Quel genre de film vous touche ?

Un film qui fait qu’on n’est pas pareil avant et après. Un film qui vous apprend quelque chose, qui vous reste pour toute la vie, qui fait que vous n’êtes plus le même spectateur.

Lesquels vous ont changé ?

Il y en a tant ! Je vais vous en donner un qui m’a terrifié, que j’ai vu très jeune : Ordet de Carl Theodor Dreyer. Je ne comprenais pas du tout ce que je voyais. Quand il y a eu le miracle, j’ai eu très peur. J’ai été élevé dans le catholicisme, je regardais ce film avec tous ces protestants et ce type qui se prend pour Jésus, qui réussit à ressusciter l’enfant. Je n’étais plus le même, je n’avais plus la même perception de la vie après.

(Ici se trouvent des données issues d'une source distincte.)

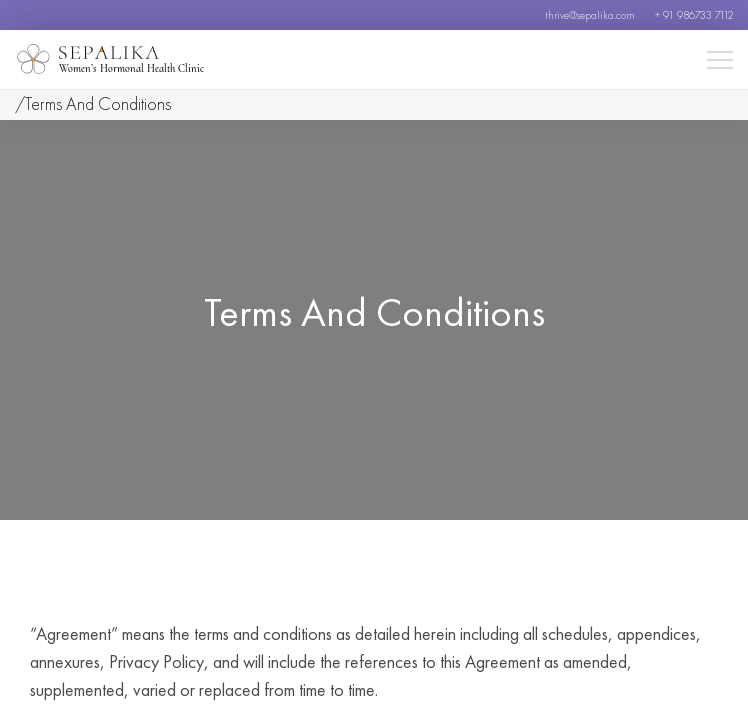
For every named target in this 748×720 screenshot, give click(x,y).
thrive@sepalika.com (590, 15)
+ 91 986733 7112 (694, 15)
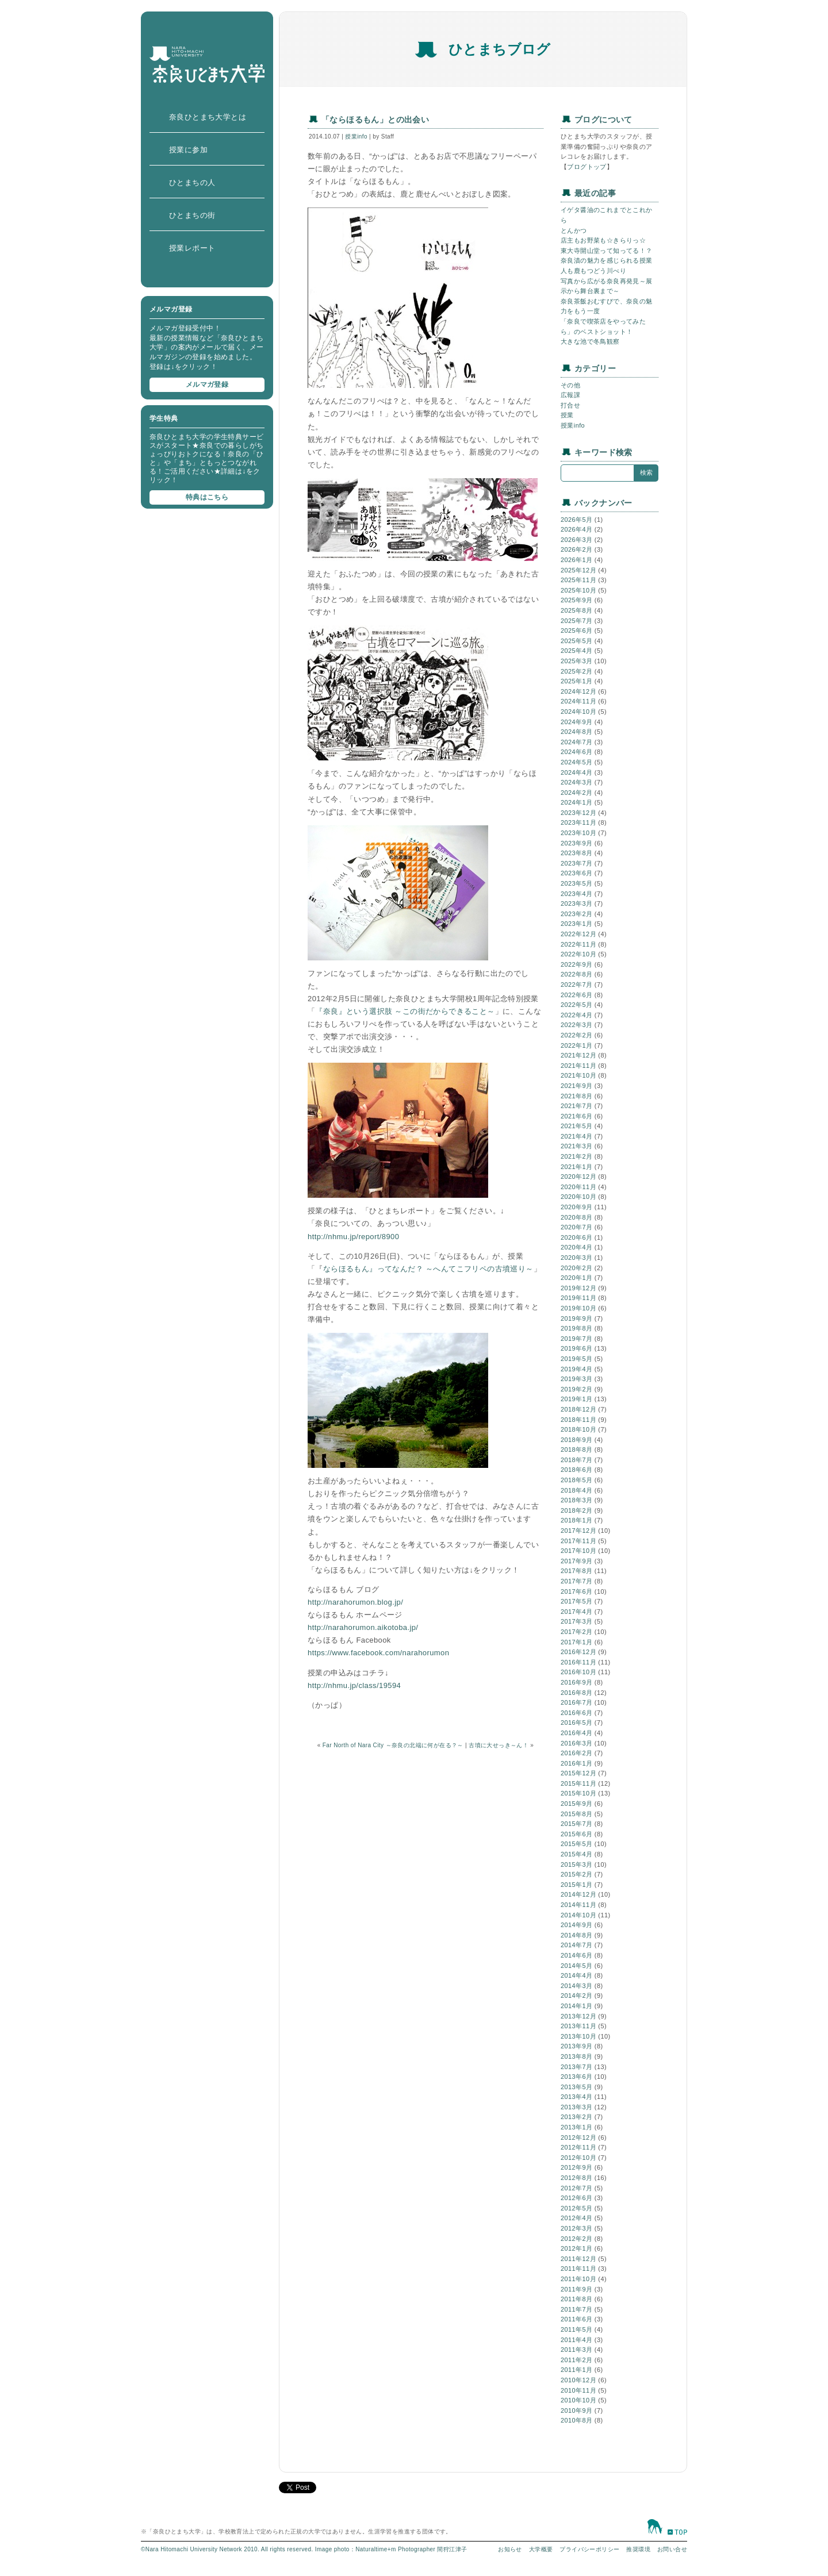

Vos propres films en revanche, ils vous ont servi à régler vos comptes avec votre pays (La Sentinelle), avec votre famille (La Vie des morts), avec vos ex copines (Comment je me suis disputé…) ?

On se bagarre avec ses démons. En même temps, je demande à mes acteurs de se jeter dans l’eau froide et il faut que j’en sois capable aussi. Quand les acteurs me donnent leur immense talent, c’est bien, mais ce n’est pas assez.

« Je demande à mes acteurs de me donner quelque chose de personnel, une note musicale vibrante qui est presque indécente. Vous ne savez plus où est la limite entre le personnage et l’acteur. »

Quelle est votre place dans la grande famille du cinéma ? Vous dites vous sentir un peu à part.

J’en fais sûrement partie, plus que ce que je veux bien admettre. J’ai été touché par exemple que la famille du cinéma me donne un César pour Trois souvenirs de ma jeunesse. J’étais ému, je me suis dit que dans le fond, j’en faisais partie de manière plus discrète. Peut-être parce que je n’en reviens toujours pas de la chance que j’ai de pouvoir fabriquer des films. J’ai tellement vécu dans la hantise, de l’âge de 7 ans à 17 ans, de ne pas pouvoir travailler dans le cinéma. Je ne connaissais personne dans le spectacle, c’était à Paris. J’ai fait le deuil de tout ça pendant dix ans de ma vie, j’étais malheureux comme les pierres. Je n’en reviens toujours pas. 

Et ce malgré les différentes preuves de reconnaissance au long de votre carrière ?

Non, je continue à être le même enfant provincial surpris qui se dit « Mon Dieu, on te donne le droit de fabriquer un film ! ». Avec le nouveau que je suis en train de préparer, c’est pareil. Je me dis « Est-ce que c’est à cause de ma famille, moi qui vient de Roubaix ? » Ça continue à me stupéfier, peut-être parce que je suis timide de tempérament.